Northern Ireland

Northern Ireland broadband deal 'will bring £1.2bn boost'

Fibre optic cable
Image caption Ultrafast speeds could be introduced to rural areas

DUP deal money to boost Northern Ireland's broadband could potentially bring £1.2bn worth of benefit, a report for BT has suggested.

The telecoms giant has commissioned research on the impact of planned improvements in rural coverage.

The report by consultants DotEcon said the £150m package - part of the DUP deal to keep the Conservative Party in government - has huge potential.

The plan could help 140,000 households and businesses get ultrafast coverage.

The key beneficiaries would be in the Mid-Ulster and the Fermanagh and Omagh council areas, which "are currently the most disadvantaged in terms of high-speed broadband availability", said the report.

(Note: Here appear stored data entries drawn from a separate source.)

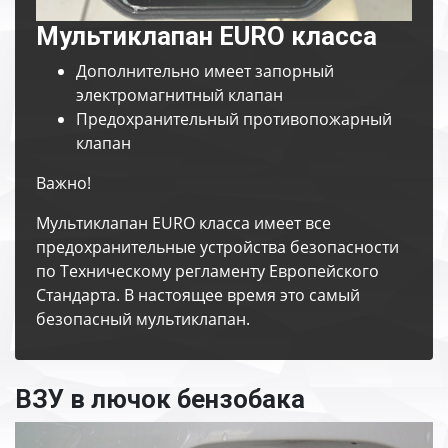
Мультиклапан EURO класса
Дополнительно имеет запорный
электромагнитный клапан
Предохранительный противопожарный
клапан
Важно!
Мультиклапан EURO класса имеет все
предохранительные устройства безопасности
по Техническому регламенту Европейского
Стандарта. В настоящее время это самый
безопасный мультиклапан.
ВЗУ в лючок бензобака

The report calculates that for every £1 invested, there could be eight times the return, totalling £1.2bn by 2033, including new jobs and better productivity.

The consultants used modelling from previous evaluations of broadband initiatives in other parts of the UK.

'Best in Europe'

BT stated the roll-out would be phased, but would be "largely complete" by 2021.

The company will bid for the work once it is put out to competitive tender by the Department for the Economy (DfE).

The department has previously stated that political parties and others would be consulted about how best to use the £150m, none of which has yet been released by the Treasury.

Mairead Meyer, BT's managing director of Northern Ireland networks, said the investment "could open a wealth of opportunities".

It would enable Northern Ireland "to compete alongside the best fibre networks in Europe", she added.